白や薄紫、桃色の花が夏を彩るムクゲ。
公園内では、水景園入口や屋上棚田の生け垣などに植えられています。一重咲きのほか八重咲きもあり、薄く繊細な花弁が暑さを忘れさせてくれるようです。今回はそんなムクゲについてのお話しです。
ムクゲはアオイ科フヨウ属の植物で、この花に似ているハイビスカスも同じ分類に属します。ハイビスカスはハワイ諸島などが原産で、熱帯性の常緑樹。ムクゲは中国やインドなどが原産の落葉樹です。そして花弁を比較すると、雄しべと雌しべの付き方に違いがあります。ハイビスカスの場合は雌しべ先端が五つに分かれ、その付近のみに雄しべが付きます。一方でムクゲは、長く伸びた雌しべに雄しべが連なって付く特徴があります。また、ハイビスカスは近年の園芸種の生産によってグレーのような花色や二色咲き(複色)のもの、雌しべ先端に花弁が付く八重咲きの品種まで生みだされています。
このように鮮やかでバリエーションも多く、南国の風を感じるハイビスカスに対し、同科同属のムクゲは、楚々とした風情があります。そのため、夏から秋にかけての茶事に茶花として用いられることも多く、籠や無釉焼締めの花入に生けられた姿は「侘び寂び」を体現し、利休の孫の千宗旦や小堀遠州といった著名な茶人にも親しまれたと伝わります。
さて少し視点を変え、京都の社寺に目をむけると、それらのなかにもムクゲにまつわる信仰や社伝がありました。

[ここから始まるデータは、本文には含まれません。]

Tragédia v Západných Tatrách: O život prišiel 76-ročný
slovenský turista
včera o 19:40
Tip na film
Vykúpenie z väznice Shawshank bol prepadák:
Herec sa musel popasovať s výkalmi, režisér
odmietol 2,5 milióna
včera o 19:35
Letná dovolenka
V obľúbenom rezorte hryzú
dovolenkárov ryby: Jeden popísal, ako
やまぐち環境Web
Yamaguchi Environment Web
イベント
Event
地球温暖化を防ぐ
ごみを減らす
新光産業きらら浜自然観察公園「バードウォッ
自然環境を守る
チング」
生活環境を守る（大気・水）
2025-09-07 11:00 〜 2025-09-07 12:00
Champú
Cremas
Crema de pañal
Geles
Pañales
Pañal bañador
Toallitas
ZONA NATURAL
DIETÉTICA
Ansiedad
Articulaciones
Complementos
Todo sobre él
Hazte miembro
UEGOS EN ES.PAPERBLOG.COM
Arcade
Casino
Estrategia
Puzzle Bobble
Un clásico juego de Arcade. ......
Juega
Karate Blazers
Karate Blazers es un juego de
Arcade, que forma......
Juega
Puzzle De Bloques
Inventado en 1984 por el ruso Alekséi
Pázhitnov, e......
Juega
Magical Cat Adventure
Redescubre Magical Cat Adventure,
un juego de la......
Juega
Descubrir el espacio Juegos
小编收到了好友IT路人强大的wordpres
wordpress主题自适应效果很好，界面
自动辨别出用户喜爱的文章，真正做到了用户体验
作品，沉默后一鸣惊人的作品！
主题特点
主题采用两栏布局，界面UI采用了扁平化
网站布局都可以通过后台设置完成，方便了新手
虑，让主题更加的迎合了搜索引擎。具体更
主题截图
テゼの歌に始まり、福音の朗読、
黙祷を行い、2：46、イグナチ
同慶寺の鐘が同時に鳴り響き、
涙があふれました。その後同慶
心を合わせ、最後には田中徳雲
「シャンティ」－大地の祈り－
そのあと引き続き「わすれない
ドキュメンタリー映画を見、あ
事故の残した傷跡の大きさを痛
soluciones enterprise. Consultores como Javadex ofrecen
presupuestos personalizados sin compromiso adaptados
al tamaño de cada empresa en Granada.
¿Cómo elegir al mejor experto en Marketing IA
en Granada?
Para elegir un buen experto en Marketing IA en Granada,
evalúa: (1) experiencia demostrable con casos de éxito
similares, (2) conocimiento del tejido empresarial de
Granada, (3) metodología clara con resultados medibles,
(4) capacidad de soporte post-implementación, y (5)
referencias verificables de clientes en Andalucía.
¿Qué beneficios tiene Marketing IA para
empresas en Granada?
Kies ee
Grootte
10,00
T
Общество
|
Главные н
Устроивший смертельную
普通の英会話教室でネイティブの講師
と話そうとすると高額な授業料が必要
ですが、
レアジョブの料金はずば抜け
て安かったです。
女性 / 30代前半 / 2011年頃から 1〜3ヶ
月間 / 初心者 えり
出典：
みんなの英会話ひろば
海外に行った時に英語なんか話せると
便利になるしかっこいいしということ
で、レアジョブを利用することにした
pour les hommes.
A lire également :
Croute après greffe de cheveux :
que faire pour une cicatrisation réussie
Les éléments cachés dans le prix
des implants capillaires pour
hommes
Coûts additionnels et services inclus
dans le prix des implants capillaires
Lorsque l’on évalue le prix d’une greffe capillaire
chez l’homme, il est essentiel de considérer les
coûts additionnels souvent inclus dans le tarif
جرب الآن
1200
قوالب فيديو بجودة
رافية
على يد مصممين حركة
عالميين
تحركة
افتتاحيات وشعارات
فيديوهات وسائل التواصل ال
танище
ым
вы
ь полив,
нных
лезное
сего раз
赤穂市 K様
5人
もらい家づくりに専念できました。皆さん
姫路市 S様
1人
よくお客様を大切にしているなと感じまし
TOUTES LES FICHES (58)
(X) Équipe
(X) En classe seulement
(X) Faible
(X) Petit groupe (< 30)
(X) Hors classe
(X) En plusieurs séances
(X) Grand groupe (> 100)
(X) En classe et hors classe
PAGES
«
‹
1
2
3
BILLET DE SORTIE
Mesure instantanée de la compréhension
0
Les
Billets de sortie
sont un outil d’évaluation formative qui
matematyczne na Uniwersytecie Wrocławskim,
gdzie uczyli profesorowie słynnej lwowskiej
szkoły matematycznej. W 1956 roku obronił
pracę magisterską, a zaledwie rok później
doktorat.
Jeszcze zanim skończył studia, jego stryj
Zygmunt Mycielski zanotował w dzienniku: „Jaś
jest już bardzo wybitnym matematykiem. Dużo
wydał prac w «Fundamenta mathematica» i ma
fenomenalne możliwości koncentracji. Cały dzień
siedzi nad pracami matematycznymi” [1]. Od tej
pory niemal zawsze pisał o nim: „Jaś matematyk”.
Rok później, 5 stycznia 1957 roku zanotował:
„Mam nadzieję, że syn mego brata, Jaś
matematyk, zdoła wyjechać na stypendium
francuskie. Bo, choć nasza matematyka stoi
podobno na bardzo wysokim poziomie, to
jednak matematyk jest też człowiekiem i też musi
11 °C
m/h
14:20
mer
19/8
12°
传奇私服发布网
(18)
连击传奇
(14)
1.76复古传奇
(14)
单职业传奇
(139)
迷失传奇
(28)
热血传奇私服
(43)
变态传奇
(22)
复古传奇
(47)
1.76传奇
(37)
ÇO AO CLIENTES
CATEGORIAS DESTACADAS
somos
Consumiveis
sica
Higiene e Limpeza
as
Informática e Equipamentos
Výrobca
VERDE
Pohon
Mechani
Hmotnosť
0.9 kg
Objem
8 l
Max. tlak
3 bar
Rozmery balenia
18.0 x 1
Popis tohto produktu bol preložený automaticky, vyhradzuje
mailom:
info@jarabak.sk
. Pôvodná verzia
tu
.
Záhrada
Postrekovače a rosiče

まずは夏の京都を代表する祭礼・祇園祭。ここにもムクゲと深い関わりがあります。祇園祭を氏子区域と共に執り行う八坂神社では、神前に御饌花としてムクゲを供える習わしがあり、祭礼期間中には欠かせない植物となっています。その他、京都市上京区上御霊前通付近にある西林寺には「木槿地蔵尊」と称される本尊があります。社伝によると、開創の慶俊僧都が悟りを開いた時、ムクゲの咲くなかから地蔵尊が姿を現し、それを石に刻み付けて本尊としたという謂れです。